H-1 Ujian Kopetensi Eksternal

30 4 0
                                    

"Mungkin bukan sekarang waktunya, mungkin lain kali dan mungkin nanti tuhan ngasih lo bahagia bukan cuma sehari, tapi lebih dari itu. Biarin waktu nuntun lo, walaupun entah kapan, percaya aja, bahagia itu ada, dia lagi nunggu momen yang tepat buat hadir supaya lo senyum lagi"

~Hasbi cirebon~




🥀🥀🥀🥀🥀🥀🥀🥀









Malam yang sunyi, cahaya lampu luar kamar terlihat remang-remang. Pandangan menerobos ke arah jendela. Dunia luar yang bebas, gelap hanya dihiasi cahaya lampu, senyap, seram dan menakutkan. Terduduk sambil memegang sebuah tali. Tali yang tak sengaja ditinggalkan seorang petugas medis. Semakin mengeratkan genggaman, rasanya semakin sakit.

"Saya ingatkan, jangan pernah kembali kerumah. Ini adalah rumahmu, tidak pantas orang seperti kamu bebas. Malu, tertawa sepanjang jalan sambil diolok-olok orang." Suaranya menggema, ia menengok ke segala arah namun tak ada orang.

Berjalan mendekati sebuah lemari kecil. Mencoba mendorong, mendobrak, mengangkat dan menendangnya. Tak ada pergerakan dari benda. Ia frustasi, melempar asal obat yang terletak di atas lemari. Gadis menjambak rambutnya, ia menangis tanpa suara.

Kembali berjalan lesu menuju kasur. Mengambil tali mengikat dari jendela satu ke jendela sebrang. Kemudian mencoba menariknya, namun ikatan tak erat berhasil membuat tali kembali mengendor dan terjatuh. Ia menaiki kasur berjinjit perlahan, melihat ke luar lewat jendela. Balok kayu besar tergeletak disana. Seseorang mengambilnya meletakkan kayu itu di dekat jendela. Orang itu juga membuka jendela, meletakkan kayu itu ke dalam kamar. Ia tersenyum, lalu gadis membalasnya dengan malu-malu.

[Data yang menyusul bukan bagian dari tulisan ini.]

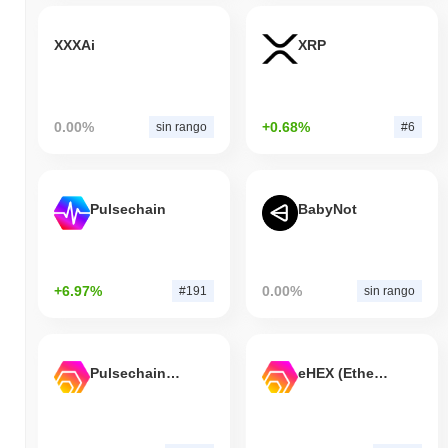
XXXAi
XRP
0.00%
+0.68%
sin rango
#6
Pulsechain
BabyNot
+6.97%
0.00%
#191
sin rango
Pulsechain Bridged HEX (Pulsechain)
eHEX (Ethereum)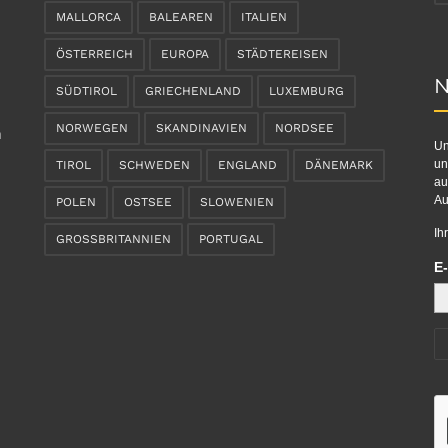
MALLORCA
BALEAREN
ITALIEN
ÖSTERREICH
EUROPA
STÄDTEREISEN
N
SÜDTIROL
GRIECHENLAND
LUXEMBURG
NORWEGEN
SKANDINAVIEN
NORDSEE
n
Un
un
TIROL
SCHWEDEN
ENGLAND
DÄNEMARK
au
Au
POLEN
OSTSEE
SLOWENIEN
Ih
GROSSBRITANNIEN
PORTUGAL
E-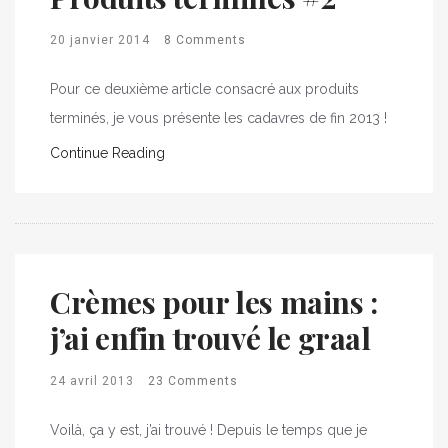
20 janvier 2014
8 Comments
Pour ce deuxième article consacré aux produits
terminés, je vous présente les cadavres de fin 2013 !
Continue Reading
Crèmes pour les mains :
j’ai enfin trouvé le graal
24 avril 2013
23 Comments
Voilà, ça y est, j’ai trouvé ! Depuis le temps que je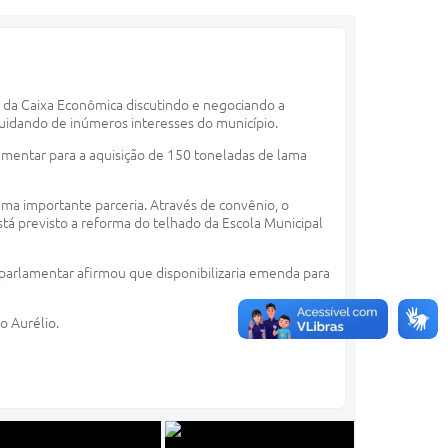
e da Caixa Econômica discutindo e negociando a
uidando de inúmeros interesses do município.
mentar para a aquisição de 150 toneladas de lama
uma importante parceria. Através de convênio, o
stá previsto a reforma do telhado da Escola Municipal
parlamentar afirmou que disponibilizaria emenda para
o Aurélio.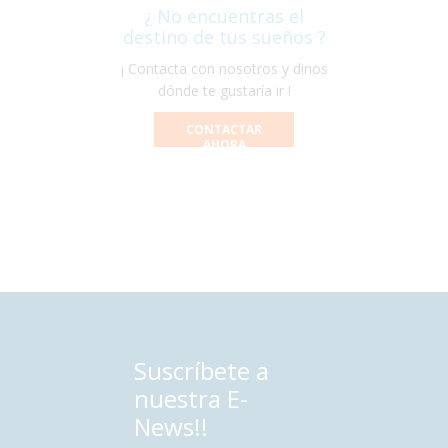
¿ No encuentras el
destino de tus sueños ?
¡ Contacta con nosotros y dinos
dónde te gustaría ir !
CONTACTAR
AHORA
Suscríbete a
nuestra E-
News!!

Selagi gadis itu tersipu malu, seseorang berlari menjauh meninggalkan gadis yang menahan senyumannya.

Tersadar, gadis menahan rasa marahnya. Segera ia mengangkat kayu dari jendela satu ke lainnya. Mengikat tali dengan sangat erat di dekat kasur. Menaiki kasur, berjinjit untuk sampai pada sebuah tali. Sebuah air mata tak sadar menetes di selingi darah yang keluar dari hidungnya. Gadis mimisan, ia memejamkan mata menggantungkan diri pada sebuah tali.

Bunuh diri!!

Ruangan bercat putih, bau melati menyengat kamar bertuliskan 013 terekam pada memori. Semakin lama rasanya semakin sesak. Sosok gadis menggantungkan dirinya, seolah hidup adalah kutukan.

Mendekat, ia melihat wajahnya sekilas. Familiar, namun seolah lupa. Semakin diingat semakin sakit kepalanya. Ia mulai mengingatnya samar-samar. Makin jelas ingatan, semakin nyaring bunyi sebuah suara yang berdering.

Drett... drett.... Kriingg!!

Sebuah alarm berbunyi sangat keras. Pukul 06.25, Zia membuka kedua kelopak mata. Ia duduk, dengan keringat bercucuran membasahi wajah, bibir terlihat pucat dan degup jantung yang berdebar sangat cepat. Gadis menarik napas lalu menghembuskan dengan perlahan, menengok sekeliling. Kamar bercat biru dihiasi bintang-bintang berwarna putih yang menghiasi, buku catatan kecil yang tergeletak tak jauh dari tempat tidur dan beberapa barang lainnya. Ia tersadar bawah semua itu hanyalah sebuah mimpi.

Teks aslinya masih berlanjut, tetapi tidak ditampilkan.